Lincoln's own pre-1860 speeches and writings establish that he did not consider blacks either the social or civil equals of whites. That Lincoln moved so far ahead of popular opinion in such a short time, and in fact by the end of his life supported voting rights for blacks, was not given enough attention. The program implied he was there from the beginning, and that just isn't correct.

Still, I can't complain entirely. The History Channel did note that it was Lincoln's final public speech, from the balcony of the White House shortly before he was killed, advocating giving voting rights to blacks (OK, black men), that got Lincoln killed in the first place. John Wilkes Booth was there; he heard that speech; he was an avowed racist; he thereupon said that that was the last thing Lincoln would ever say on the subject; he then carried out his heinous plot to assassinate the president.
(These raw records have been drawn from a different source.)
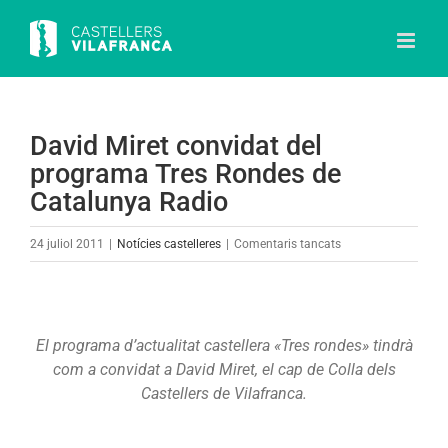
Skip
to
content
David Miret convidat del
programa Tres Rondes de
Catalunya Radio
a
24 juliol 2011
|
Notícies castelleres
|
Comentaris tancats
David
Miret
convidat
del
El programa d’actualitat castellera «Tres rondes»
tindrà
programa
com a convidat a David Miret, el cap de Colla dels
Tres
Castellers de Vilafranca.
Rondes
de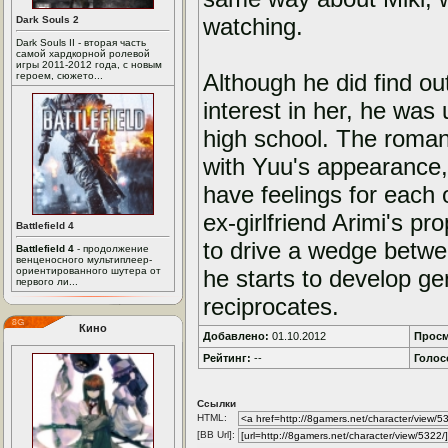
watching.
Dark Souls 2
Dark Souls II - вторая часть
самой хардкорной ролевой
игры 2011-2012 года, с новым
Although he did find ou
героем, сюжето...
interest in her, he was u
high school. The roma
with Yuu's appearance, 
have feelings for each 
ex-girlfriend Arimi's pr
Battlefield 4
to drive a wedge betwe
Battlefield 4
- продолжение
венценосного мультиплеер-
ориентированного шутера от
he starts to develop gen
первого ли...
reciprocates.
Кино
Добавлено:
01.10.2012
Просм
Рейтинг:
--
Голос
Ссылки
HTML:
[BB Url]: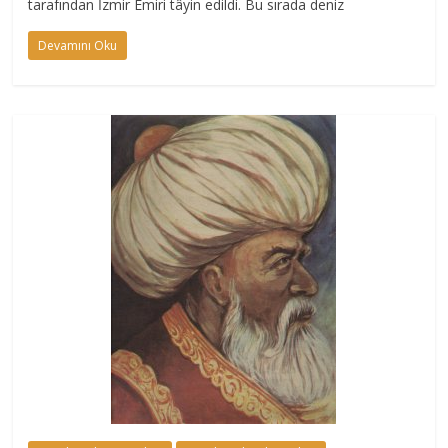
tarafından İzmir Emiri tâyin edildi. Bu sırada deniz
Devamını Oku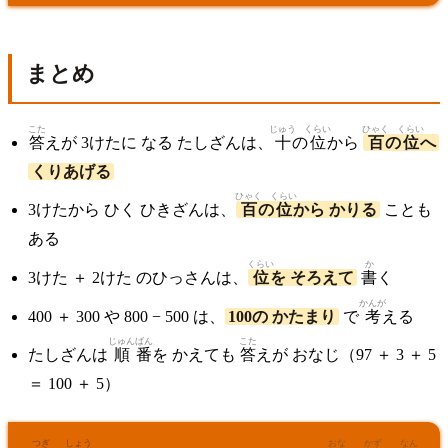
まとめ
こた
じゅう
くらい
ひゃく
くらい
答
えが 3けたに なる たしざんは、
十
の
位
から
百
の
位
へ
くりあげる
ひゃく
くらい
3けたから ひく ひきざんは、
百
の
位
から かりる
ことも
ある
くらい
か
3けた ＋ 2けた のひっさんは、
位
を そろえて
書
く
かんが
400 ＋ 300 や 800 − 500 は、
100の かたまり
で
考
える
じゅん
ばん
こた
たしざんは
順
番
を かえても
答
えが おなじ（97 ＋ 3 ＋ 5
＝ 100 ＋ 5）
つぎ
しょう
おな
かず
なん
I must also note that the (mostly black) historians who castigate Lincoln for not being totally against slavery from Day One are just as wrong as are those who omit the evolution of Lincoln's opinions on the matter and who call him the Great Emancipator from Day One. Lincoln was a product of his age, after all. He was born in a slave state (Kentucky); he had his prejudices and misconceptions, as do we all.

Nevertheless, he learned. He grew. He changed his mind as he realized the greater significance of events. Furthermore, he was willing to say so unambiguously and in public. This is what sets Lincoln apart, and this is why I for one admire him so much. He was not perfect. No one is. [As my mother is fond of saying as she stretches her arms from side to side like a cross, "Remember what they did to the last perfect person."--Ed.] But he embodies that striving for "a more perfect Union" that is the very underpinning of the American Experiment.

So the History Channel program was worth watching, and I do recommend it to you when it re-airs, but please: watch it with a sufficiently skeptical eye and your mind engaged.